● Task objective:
Leave the pictures aside and give back every entry below word for word.

** Exercise materials follows **

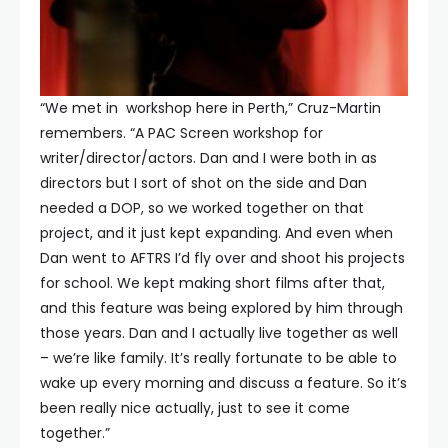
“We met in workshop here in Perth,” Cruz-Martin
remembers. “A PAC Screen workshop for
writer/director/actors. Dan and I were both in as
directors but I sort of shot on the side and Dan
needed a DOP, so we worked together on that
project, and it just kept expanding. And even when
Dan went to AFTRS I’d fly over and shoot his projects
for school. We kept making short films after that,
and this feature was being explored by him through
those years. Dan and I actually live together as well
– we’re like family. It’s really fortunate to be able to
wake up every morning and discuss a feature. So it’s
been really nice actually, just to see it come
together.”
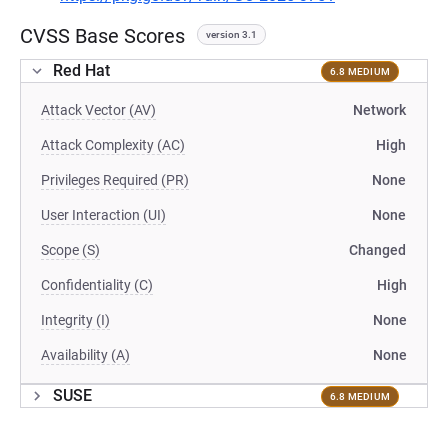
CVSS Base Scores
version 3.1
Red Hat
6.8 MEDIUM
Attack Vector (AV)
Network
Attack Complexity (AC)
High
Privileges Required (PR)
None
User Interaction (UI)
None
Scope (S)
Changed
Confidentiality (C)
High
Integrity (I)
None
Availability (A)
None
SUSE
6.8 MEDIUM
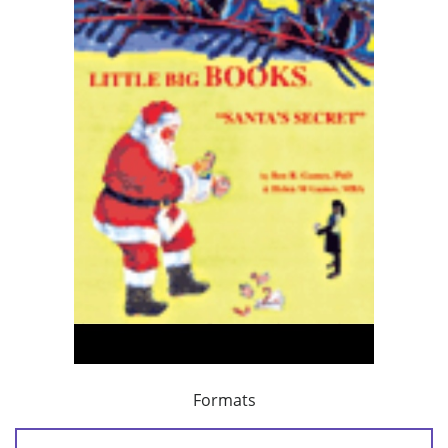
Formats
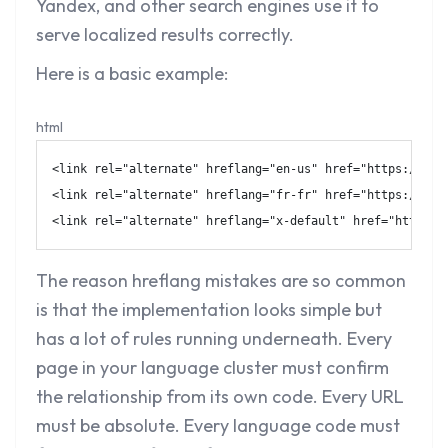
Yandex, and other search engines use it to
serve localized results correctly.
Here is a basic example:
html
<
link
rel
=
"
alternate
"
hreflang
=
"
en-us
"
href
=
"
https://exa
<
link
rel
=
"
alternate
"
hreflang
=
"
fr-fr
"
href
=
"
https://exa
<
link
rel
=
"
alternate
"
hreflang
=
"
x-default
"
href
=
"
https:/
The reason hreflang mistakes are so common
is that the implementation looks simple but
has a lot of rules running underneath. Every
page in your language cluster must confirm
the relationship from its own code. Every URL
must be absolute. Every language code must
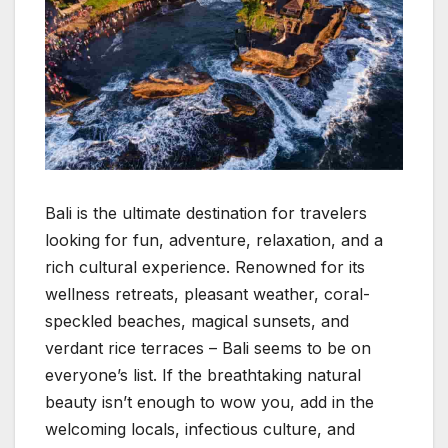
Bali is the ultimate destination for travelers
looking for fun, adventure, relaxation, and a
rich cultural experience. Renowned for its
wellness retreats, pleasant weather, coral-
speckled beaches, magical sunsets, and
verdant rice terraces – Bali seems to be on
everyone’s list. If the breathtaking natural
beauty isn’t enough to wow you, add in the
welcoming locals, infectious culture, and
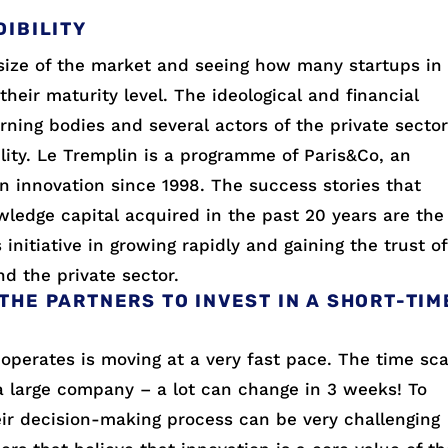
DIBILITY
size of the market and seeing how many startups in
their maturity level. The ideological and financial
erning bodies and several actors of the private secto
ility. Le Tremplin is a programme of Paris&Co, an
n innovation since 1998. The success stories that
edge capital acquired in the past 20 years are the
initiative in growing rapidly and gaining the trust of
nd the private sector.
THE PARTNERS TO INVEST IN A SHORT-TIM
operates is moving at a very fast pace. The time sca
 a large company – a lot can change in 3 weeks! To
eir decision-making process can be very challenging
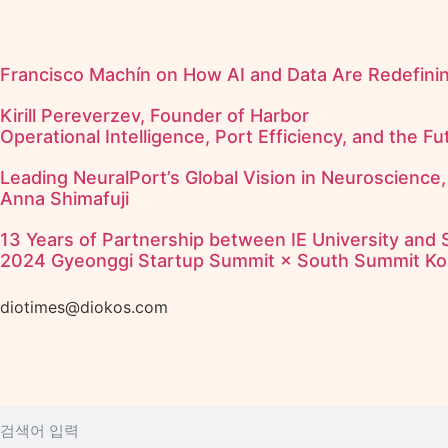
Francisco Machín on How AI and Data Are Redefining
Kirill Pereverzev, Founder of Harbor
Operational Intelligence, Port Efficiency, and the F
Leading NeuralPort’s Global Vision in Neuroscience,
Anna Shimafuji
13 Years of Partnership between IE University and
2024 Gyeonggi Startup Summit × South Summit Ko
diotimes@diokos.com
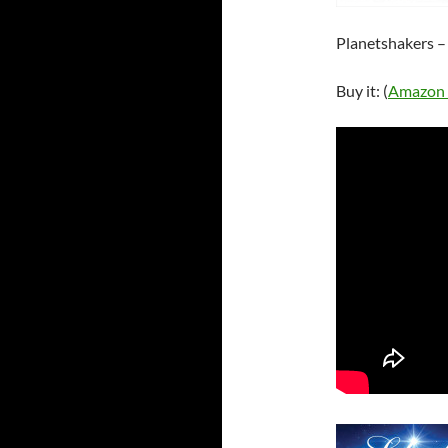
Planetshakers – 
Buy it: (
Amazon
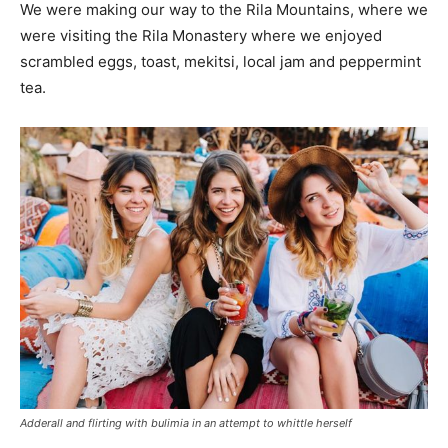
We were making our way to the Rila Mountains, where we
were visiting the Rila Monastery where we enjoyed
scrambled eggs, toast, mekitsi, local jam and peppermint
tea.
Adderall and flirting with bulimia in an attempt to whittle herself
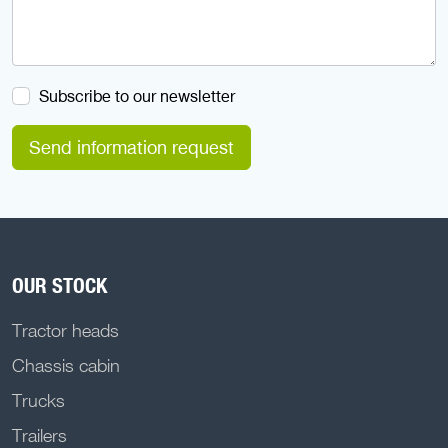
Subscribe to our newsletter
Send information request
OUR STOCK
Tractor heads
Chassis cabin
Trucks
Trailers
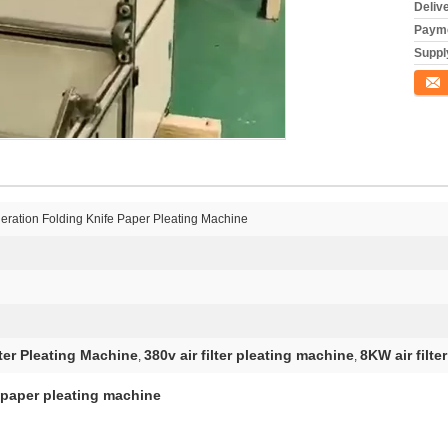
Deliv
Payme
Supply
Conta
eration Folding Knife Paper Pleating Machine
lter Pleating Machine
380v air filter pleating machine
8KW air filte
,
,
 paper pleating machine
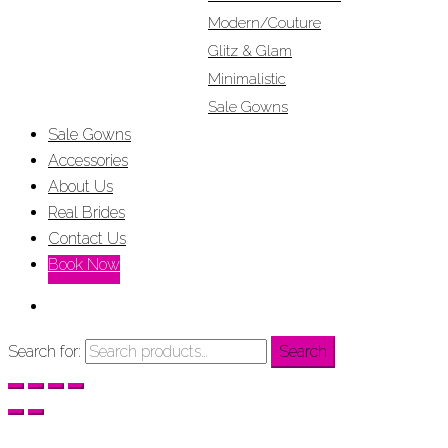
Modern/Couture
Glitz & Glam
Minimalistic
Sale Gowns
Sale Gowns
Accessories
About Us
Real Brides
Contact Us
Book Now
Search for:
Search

** End of Exercise materials **

● Response box:
“We met in workshop here in Perth,” Cruz-Martin
remembers. “A PAC Screen workshop for
writer/director/actors. Dan and I were both in as
directors but I sort of shot on the side and Dan
needed a DOP, so we worked together on that
project, and it just kept expanding. And even when
Dan went to AFTRS I’d fly over and shoot his projects
for school. We kept making short films after that,
and this feature was being explored by him through
those years. Dan and I actually live together as well
– we’re like family. It’s really fortunate to be able to
wake up every morning and discuss a feature. So it’s
been really nice actually, just to see it come
together.”
CVSS Base Scores
version 3.1
Red Hat
6.8 MEDIUM
Attack Vector (AV)
Network
Attack Complexity (AC)
High
Privileges Required (PR)
None
User Interaction (UI)
None
Scope (S)
Changed
Confidentiality (C)
High
Integrity (I)
None
Availability (A)
None
SUSE
6.8 MEDIUM
Formats
Yandex, and other search engines use it to
serve localized results correctly.
Here is a basic example:
html
<
link
rel
=
"
alternate
"
hreflang
=
"
en-us
"
href
=
"
https://exa
<
link
rel
=
"
alternate
"
hreflang
=
"
fr-fr
"
href
=
"
https://exa
<
link
rel
=
"
alternate
"
hreflang
=
"
x-default
"
href
=
"
https:/
The reason hreflang mistakes are so common
is that the implementation looks simple but
has a lot of rules running underneath. Every
page in your language cluster must confirm
the relationship from its own code. Every URL
must be absolute. Every language code must
Bali is the ultimate destination for travelers
looking for fun, adventure, relaxation, and a
rich cultural experience. Renowned for its
wellness retreats, pleasant weather, coral-
speckled beaches, magical sunsets, and
verdant rice terraces – Bali seems to be on
everyone’s list. If the breathtaking natural
beauty isn’t enough to wow you, add in the
welcoming locals, infectious culture, and
DIBILITY
size of the market and seeing how many startups in
their maturity level. The ideological and financial
erning bodies and several actors of the private secto
ility. Le Tremplin is a programme of Paris&Co, an
n innovation since 1998. The success stories that
edge capital acquired in the past 20 years are the
initiative in growing rapidly and gaining the trust of
nd the private sector.
THE PARTNERS TO INVEST IN A SHORT-TIM
operates is moving at a very fast pace. The time sca
 a large company – a lot can change in 3 weeks! To
eir decision-making process can be very challenging
Francisco Machín on How AI and Data Are Redefining
Kirill Pereverzev, Founder of Harbor
Operational Intelligence, Port Efficiency, and the F
Leading NeuralPort’s Global Vision in Neuroscience,
Anna Shimafuji
13 Years of Partnership between IE University and
2024 Gyeonggi Startup Summit × South Summit Ko
diotimes@diokos.com
Planetshakers – 
Buy it: (
Amazon
We were making our way to the Rila Mountains, where we
were visiting the Rila Monastery where we enjoyed
scrambled eggs, toast, mekitsi, local jam and peppermint
tea.
Adderall and flirting with bulimia in an attempt to whittle herself
Subscribe to our newsletter
Send information request
OUR STOCK
Tractor heads
Chassis cabin
Trucks
Trailers
Deliv
Payme
Supply
Conta
eration Folding Knife Paper Pleating Machine
lter Pleating Machine
380v air filter pleating machine
8KW air filte
,
,
 paper pleating machine
Modern/Couture
Glitz & Glam
Minimalistic
Sale Gowns
Sale Gowns
Accessories
About Us
Real Brides
Contact Us
Book Now
Search for:
Search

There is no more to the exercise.